■ TASK BRIEF
Give back the data below exactly as it was given.

■ DATASET RECORDS
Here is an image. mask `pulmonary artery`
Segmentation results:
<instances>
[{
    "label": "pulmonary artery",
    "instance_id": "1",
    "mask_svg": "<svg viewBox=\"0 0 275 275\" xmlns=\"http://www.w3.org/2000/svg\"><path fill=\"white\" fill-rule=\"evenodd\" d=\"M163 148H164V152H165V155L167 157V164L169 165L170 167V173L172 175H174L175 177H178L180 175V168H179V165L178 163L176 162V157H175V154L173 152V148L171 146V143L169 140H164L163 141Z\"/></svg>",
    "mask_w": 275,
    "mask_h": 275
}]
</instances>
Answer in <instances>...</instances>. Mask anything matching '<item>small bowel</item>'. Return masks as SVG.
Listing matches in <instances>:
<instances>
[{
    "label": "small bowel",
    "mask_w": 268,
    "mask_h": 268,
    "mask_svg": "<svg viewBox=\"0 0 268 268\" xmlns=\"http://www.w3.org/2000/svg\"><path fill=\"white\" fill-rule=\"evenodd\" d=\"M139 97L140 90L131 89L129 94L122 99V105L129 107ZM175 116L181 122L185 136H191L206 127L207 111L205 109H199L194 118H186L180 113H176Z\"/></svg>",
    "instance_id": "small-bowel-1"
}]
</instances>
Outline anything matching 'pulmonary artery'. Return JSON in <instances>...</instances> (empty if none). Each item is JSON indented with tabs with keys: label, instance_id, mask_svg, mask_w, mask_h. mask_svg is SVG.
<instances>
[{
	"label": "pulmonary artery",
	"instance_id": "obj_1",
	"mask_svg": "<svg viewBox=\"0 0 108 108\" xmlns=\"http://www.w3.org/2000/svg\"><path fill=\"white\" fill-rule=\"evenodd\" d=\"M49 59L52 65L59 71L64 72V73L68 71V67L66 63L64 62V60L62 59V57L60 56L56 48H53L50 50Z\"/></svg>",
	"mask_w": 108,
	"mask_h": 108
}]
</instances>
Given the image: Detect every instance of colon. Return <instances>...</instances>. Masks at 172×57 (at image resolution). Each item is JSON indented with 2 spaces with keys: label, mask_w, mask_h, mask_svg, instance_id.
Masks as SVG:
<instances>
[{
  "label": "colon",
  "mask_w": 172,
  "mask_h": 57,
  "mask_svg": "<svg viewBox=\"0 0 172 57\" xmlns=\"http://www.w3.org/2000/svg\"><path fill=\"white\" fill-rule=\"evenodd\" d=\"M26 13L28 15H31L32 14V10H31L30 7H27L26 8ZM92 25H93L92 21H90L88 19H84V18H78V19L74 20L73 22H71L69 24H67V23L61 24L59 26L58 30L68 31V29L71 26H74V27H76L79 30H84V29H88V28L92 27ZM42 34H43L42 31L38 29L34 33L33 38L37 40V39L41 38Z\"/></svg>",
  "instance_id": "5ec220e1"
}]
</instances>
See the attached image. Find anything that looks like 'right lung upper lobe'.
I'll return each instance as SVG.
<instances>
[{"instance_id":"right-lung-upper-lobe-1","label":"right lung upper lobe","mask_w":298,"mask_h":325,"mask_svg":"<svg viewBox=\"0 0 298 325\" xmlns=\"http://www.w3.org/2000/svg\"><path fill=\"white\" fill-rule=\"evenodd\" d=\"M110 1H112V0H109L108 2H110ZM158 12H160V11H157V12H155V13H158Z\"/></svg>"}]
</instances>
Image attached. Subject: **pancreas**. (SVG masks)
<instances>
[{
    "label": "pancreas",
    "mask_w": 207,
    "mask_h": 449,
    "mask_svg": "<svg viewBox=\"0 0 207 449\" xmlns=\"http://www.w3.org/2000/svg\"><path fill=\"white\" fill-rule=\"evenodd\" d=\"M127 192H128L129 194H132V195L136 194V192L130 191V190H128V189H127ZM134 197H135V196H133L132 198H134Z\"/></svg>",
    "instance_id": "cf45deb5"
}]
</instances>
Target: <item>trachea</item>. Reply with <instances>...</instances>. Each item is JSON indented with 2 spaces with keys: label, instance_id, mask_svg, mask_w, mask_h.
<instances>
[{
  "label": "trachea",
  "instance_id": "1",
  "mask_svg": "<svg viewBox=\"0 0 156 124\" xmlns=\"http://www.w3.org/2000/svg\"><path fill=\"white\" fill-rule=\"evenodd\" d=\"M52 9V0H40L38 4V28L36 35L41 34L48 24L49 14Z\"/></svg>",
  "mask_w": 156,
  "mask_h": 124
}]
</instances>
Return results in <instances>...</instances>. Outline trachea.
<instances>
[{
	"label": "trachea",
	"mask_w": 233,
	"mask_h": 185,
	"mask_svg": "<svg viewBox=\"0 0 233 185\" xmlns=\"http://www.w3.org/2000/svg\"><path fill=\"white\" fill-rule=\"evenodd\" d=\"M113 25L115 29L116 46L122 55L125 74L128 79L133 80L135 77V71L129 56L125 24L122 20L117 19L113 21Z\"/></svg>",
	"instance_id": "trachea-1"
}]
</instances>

■ TASK RESULT
Here is an image. mask `pulmonary artery`
Segmentation results:
<instances>
[{
    "label": "pulmonary artery",
    "instance_id": "1",
    "mask_svg": "<svg viewBox=\"0 0 275 275\" xmlns=\"http://www.w3.org/2000/svg\"><path fill=\"white\" fill-rule=\"evenodd\" d=\"M163 148H164V152H165V155L167 157V164L169 165L170 167V173L172 175H174L175 177H178L180 175V168H179V165L178 163L176 162V157H175V154L173 152V148L171 146V143L169 140H164L163 141Z\"/></svg>",
    "mask_w": 275,
    "mask_h": 275
}]
</instances>
Answer in <instances>...</instances>. Mask anything matching '<item>small bowel</item>'. Return masks as SVG.
Listing matches in <instances>:
<instances>
[{
    "label": "small bowel",
    "mask_w": 268,
    "mask_h": 268,
    "mask_svg": "<svg viewBox=\"0 0 268 268\" xmlns=\"http://www.w3.org/2000/svg\"><path fill=\"white\" fill-rule=\"evenodd\" d=\"M139 97L140 90L131 89L129 94L122 99V105L129 107ZM175 116L181 122L185 136H191L206 127L207 111L205 109H199L194 118H186L180 113H176Z\"/></svg>",
    "instance_id": "small-bowel-1"
}]
</instances>
Outline anything matching 'pulmonary artery'. Return JSON in <instances>...</instances> (empty if none). Each item is JSON indented with tabs with keys: label, instance_id, mask_svg, mask_w, mask_h. mask_svg is SVG.
<instances>
[{
	"label": "pulmonary artery",
	"instance_id": "obj_1",
	"mask_svg": "<svg viewBox=\"0 0 108 108\" xmlns=\"http://www.w3.org/2000/svg\"><path fill=\"white\" fill-rule=\"evenodd\" d=\"M49 59L52 65L59 71L64 72V73L68 71V67L66 63L64 62V60L62 59V57L60 56L56 48H53L50 50Z\"/></svg>",
	"mask_w": 108,
	"mask_h": 108
}]
</instances>
Given the image: Detect every instance of colon. Return <instances>...</instances>. Masks at 172×57 (at image resolution). Each item is JSON indented with 2 spaces with keys: label, mask_w, mask_h, mask_svg, instance_id.
Masks as SVG:
<instances>
[{
  "label": "colon",
  "mask_w": 172,
  "mask_h": 57,
  "mask_svg": "<svg viewBox=\"0 0 172 57\" xmlns=\"http://www.w3.org/2000/svg\"><path fill=\"white\" fill-rule=\"evenodd\" d=\"M26 13L28 15H31L32 14V10H31L30 7H27L26 8ZM92 25H93L92 21H90L88 19H84V18H78V19L74 20L73 22H71L69 24H67V23L61 24L59 26L58 30L68 31V29L71 26H74V27H76L79 30H84V29H88V28L92 27ZM42 34H43L42 31L38 29L34 33L33 38L37 40V39L41 38Z\"/></svg>",
  "instance_id": "5ec220e1"
}]
</instances>
See the attached image. Find anything that looks like 'right lung upper lobe'.
I'll return each instance as SVG.
<instances>
[{"instance_id":"right-lung-upper-lobe-1","label":"right lung upper lobe","mask_w":298,"mask_h":325,"mask_svg":"<svg viewBox=\"0 0 298 325\" xmlns=\"http://www.w3.org/2000/svg\"><path fill=\"white\" fill-rule=\"evenodd\" d=\"M110 1H112V0H109L108 2H110ZM158 12H160V11H157V12H155V13H158Z\"/></svg>"}]
</instances>
Image attached. Subject: **pancreas**. (SVG masks)
<instances>
[{
    "label": "pancreas",
    "mask_w": 207,
    "mask_h": 449,
    "mask_svg": "<svg viewBox=\"0 0 207 449\" xmlns=\"http://www.w3.org/2000/svg\"><path fill=\"white\" fill-rule=\"evenodd\" d=\"M127 192H128L129 194H132V195L136 194V192L130 191V190H128V189H127ZM134 197H135V196H133L132 198H134Z\"/></svg>",
    "instance_id": "cf45deb5"
}]
</instances>
Target: <item>trachea</item>. Reply with <instances>...</instances>. Each item is JSON indented with 2 spaces with keys: label, instance_id, mask_svg, mask_w, mask_h.
<instances>
[{
  "label": "trachea",
  "instance_id": "1",
  "mask_svg": "<svg viewBox=\"0 0 156 124\" xmlns=\"http://www.w3.org/2000/svg\"><path fill=\"white\" fill-rule=\"evenodd\" d=\"M52 9V0H40L38 4V28L36 35L41 34L48 24L49 14Z\"/></svg>",
  "mask_w": 156,
  "mask_h": 124
}]
</instances>
Return results in <instances>...</instances>. Outline trachea.
<instances>
[{
	"label": "trachea",
	"mask_w": 233,
	"mask_h": 185,
	"mask_svg": "<svg viewBox=\"0 0 233 185\" xmlns=\"http://www.w3.org/2000/svg\"><path fill=\"white\" fill-rule=\"evenodd\" d=\"M113 25L115 29L116 46L122 55L125 74L128 79L133 80L135 77V71L129 56L125 24L122 20L117 19L113 21Z\"/></svg>",
	"instance_id": "trachea-1"
}]
</instances>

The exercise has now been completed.